Он достал бумажник и, порывшись, извлек тысячерублевую купюру. Данил закатил глаза.
  - Ну бля, стодолларовой нету, поэтому и понты у нас бюджетные – Ростик свернул купюру трубочкой и, вставив в ноздрю, одним движением запылесосил весь порошок со стола – ух, ****ь, сочно нос дерет, аж слезы потекли.
  - *** ты Суворов, я пожалуй действительно лучше десновтирательством – Данил опрокинул фольгу в рот и немного потер об язык. Вкус был ужасно горьким, он еле сдержался, чтобы не выплюнуть кашицу из порошка и слюны и, слегка погоняв ее во рту, торопливо запил остатками чая.

  - Ну все, теперь ты сидишь и ждешь полчасика, а я кажется уже – Ростик поморгал и уставился на ковер. Данил откинулся в кресле и стал прислушиваться к своим ощущениям, машинально наблюдая за Ростиком. Тот сперва пересел с кресла на пол и начал молча разглядывать свой постер. Затем через несколько минут  достал наушники и, включив плеер, продолжил сидеть напротив плаката, но уже с закрытыми глазами и, почему-то, нахмурившись. Спустя непродолжительное время Данил и сам почувствовал изменения. Внимание невидимым течением начало сносить к углу комнаты. Данил послушно повернул голову и принялся разглядывать текстуру обитых вагонкой стен. Десятки солнц-сучков пульсировали, от них расходились волны по всей поверхности и, сталкиваясь, образовывали вычурные папиллярные узоры – как будто кто-то приложил гигантскую многопалую руку и накачивает весь дом непрерывным потоком энергии. Взгляд заскользил по стене, ускоряясь на гладких участках и притормаживая на шершавых, помедлил немного и перескочил на обивку дивана. Там тоже было на что посмотреть: каждая ворсинка жила отдельной жизнью, на сотни, тысячи километров раскинулись шевелящиеся леса. Воображение стало дорисовывать города на солнечной стороне дивана, проплешинами на обивке разлились великие озера, а складки расчертили маленький мир горными хребтами. Данил завороженно следил за жертвоприношением на главной пирамиде города, раскинувшегося на самом краю подлокотника, и, уже слившись с телом обезумевшего раба, готов был прыгнуть в полуметровую пропасть, когда Ростик вдруг резко поднялся и скинул наушники.
  - Давай прогуляемся пока светло, там погода охуенная – он глянул на Данила, в оцепенении сидевшего на краю дивана и понимающе улыбнулся – древние цивилизации от тебя никуда не уползут, пошли фиксировать настоящее.

5

  Ебучая волшебная дверь снова изменила восприятие. Память немного потухла, зато слепящим прожектором зажглось внимание. Данилу показалось, что он следит за каждой травинкой и каждым листком дерева. Любая песчинка въедалась в мозг и занимала в нем свое место – мир словно перешел в сверхчеткое разрешение, в фокус настойчиво лезли сразу все детали. Наравне с внешним миром загорелся и внутренний – вялые утренние мысли гудели разбуженным ульем. Каждая мысль стремилась на первый план и заставляла думать именно ее, быстро доводила себя до абсолюта, закрашивая собой весь спектр, и так же быстро тускнела и становилась незначительной мыслишкой, на смену которой уже лезла новая.

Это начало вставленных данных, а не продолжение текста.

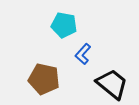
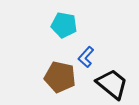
blue L-shape: moved 3 px right, 3 px down
brown pentagon: moved 16 px right, 2 px up
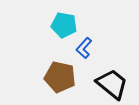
blue L-shape: moved 2 px left, 9 px up
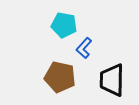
black trapezoid: moved 4 px up; rotated 128 degrees counterclockwise
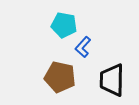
blue L-shape: moved 1 px left, 1 px up
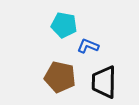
blue L-shape: moved 5 px right, 1 px up; rotated 70 degrees clockwise
black trapezoid: moved 8 px left, 2 px down
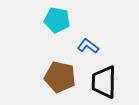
cyan pentagon: moved 7 px left, 5 px up
blue L-shape: rotated 15 degrees clockwise
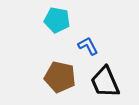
blue L-shape: rotated 25 degrees clockwise
black trapezoid: moved 1 px right; rotated 24 degrees counterclockwise
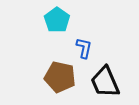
cyan pentagon: rotated 25 degrees clockwise
blue L-shape: moved 4 px left, 2 px down; rotated 40 degrees clockwise
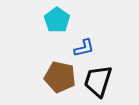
blue L-shape: rotated 65 degrees clockwise
black trapezoid: moved 7 px left, 1 px up; rotated 40 degrees clockwise
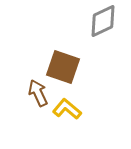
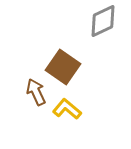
brown square: rotated 16 degrees clockwise
brown arrow: moved 2 px left, 1 px up
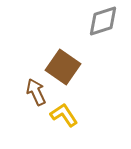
gray diamond: rotated 8 degrees clockwise
yellow L-shape: moved 3 px left, 6 px down; rotated 16 degrees clockwise
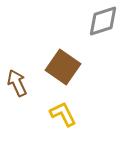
brown arrow: moved 19 px left, 9 px up
yellow L-shape: moved 1 px left, 1 px up; rotated 8 degrees clockwise
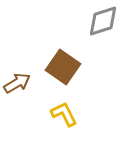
brown arrow: rotated 84 degrees clockwise
yellow L-shape: moved 1 px right
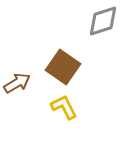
yellow L-shape: moved 7 px up
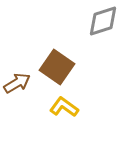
brown square: moved 6 px left
yellow L-shape: rotated 28 degrees counterclockwise
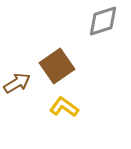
brown square: moved 1 px up; rotated 20 degrees clockwise
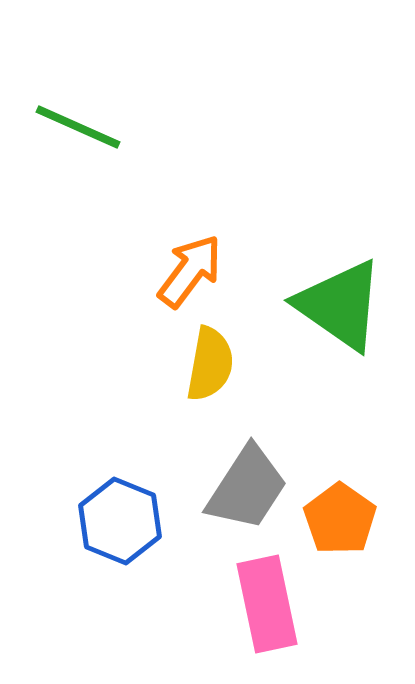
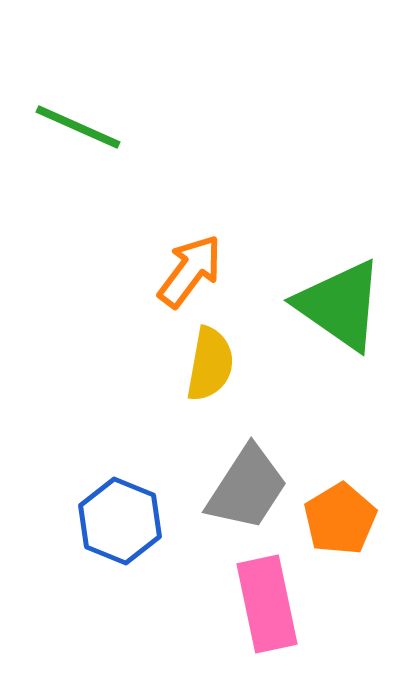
orange pentagon: rotated 6 degrees clockwise
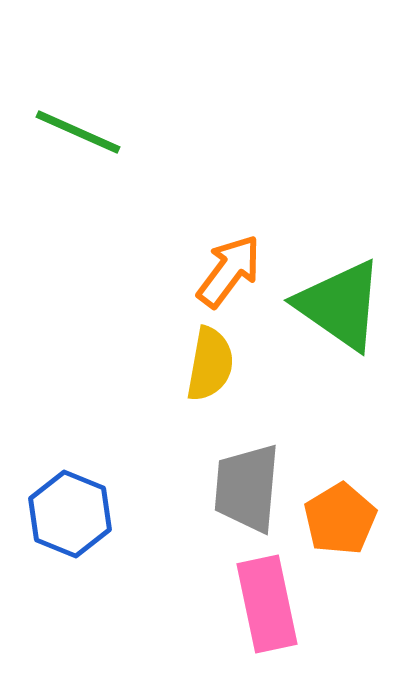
green line: moved 5 px down
orange arrow: moved 39 px right
gray trapezoid: rotated 152 degrees clockwise
blue hexagon: moved 50 px left, 7 px up
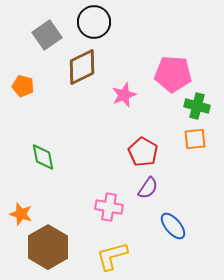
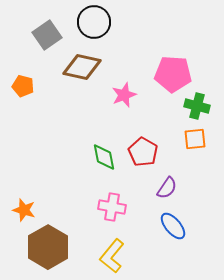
brown diamond: rotated 39 degrees clockwise
green diamond: moved 61 px right
purple semicircle: moved 19 px right
pink cross: moved 3 px right
orange star: moved 3 px right, 4 px up
yellow L-shape: rotated 36 degrees counterclockwise
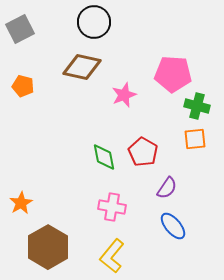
gray square: moved 27 px left, 6 px up; rotated 8 degrees clockwise
orange star: moved 3 px left, 7 px up; rotated 25 degrees clockwise
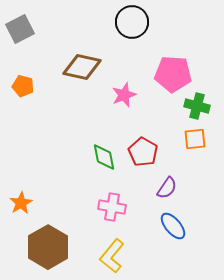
black circle: moved 38 px right
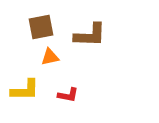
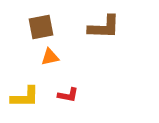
brown L-shape: moved 14 px right, 8 px up
yellow L-shape: moved 7 px down
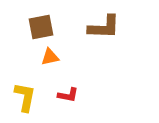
yellow L-shape: rotated 80 degrees counterclockwise
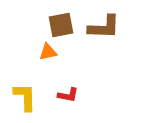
brown square: moved 20 px right, 2 px up
orange triangle: moved 2 px left, 5 px up
yellow L-shape: rotated 12 degrees counterclockwise
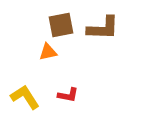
brown L-shape: moved 1 px left, 1 px down
yellow L-shape: rotated 32 degrees counterclockwise
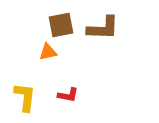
yellow L-shape: rotated 40 degrees clockwise
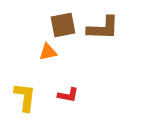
brown square: moved 2 px right
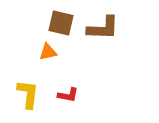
brown square: moved 2 px left, 2 px up; rotated 24 degrees clockwise
yellow L-shape: moved 3 px right, 3 px up
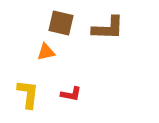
brown L-shape: moved 5 px right
orange triangle: moved 2 px left
red L-shape: moved 3 px right, 1 px up
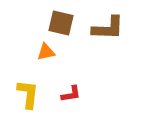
red L-shape: rotated 20 degrees counterclockwise
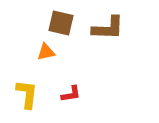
yellow L-shape: moved 1 px left
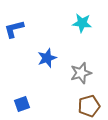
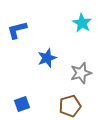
cyan star: rotated 24 degrees clockwise
blue L-shape: moved 3 px right, 1 px down
brown pentagon: moved 19 px left
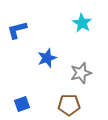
brown pentagon: moved 1 px left, 1 px up; rotated 15 degrees clockwise
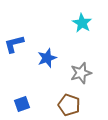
blue L-shape: moved 3 px left, 14 px down
brown pentagon: rotated 20 degrees clockwise
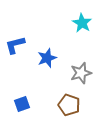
blue L-shape: moved 1 px right, 1 px down
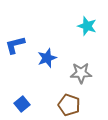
cyan star: moved 5 px right, 3 px down; rotated 12 degrees counterclockwise
gray star: rotated 15 degrees clockwise
blue square: rotated 21 degrees counterclockwise
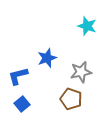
blue L-shape: moved 3 px right, 31 px down
gray star: moved 1 px up; rotated 10 degrees counterclockwise
brown pentagon: moved 2 px right, 6 px up
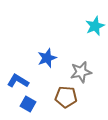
cyan star: moved 8 px right; rotated 30 degrees clockwise
blue L-shape: moved 5 px down; rotated 45 degrees clockwise
brown pentagon: moved 5 px left, 2 px up; rotated 15 degrees counterclockwise
blue square: moved 6 px right; rotated 21 degrees counterclockwise
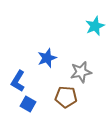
blue L-shape: rotated 90 degrees counterclockwise
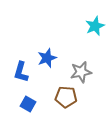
blue L-shape: moved 3 px right, 9 px up; rotated 15 degrees counterclockwise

  - Го до речки пройдемся, покажу там тебе кое-что – Ростик открыл калитку и как-то смешно перепрыгнул дверь-мостик. Данил последовал за ним. Солнце уже миновало зенит и теперь подтапливало небо, которое уже начало протекать через горизонт голубыми каплями. Они быстро спускались к реке, хотя Данилу все время казалось, что куча важных деталей уплывает от него вдоль дороги, и он то и дело останавливался, чтобы проследить за одной из миллионов жизней, проживаемых вокруг него в ту секунду. Но Ростик шагал уверенно, полностью погрузившись в себя, и Данил доверился ему, пообещав себе обязательно прожить все эти жизни и додумать все мысли до единой.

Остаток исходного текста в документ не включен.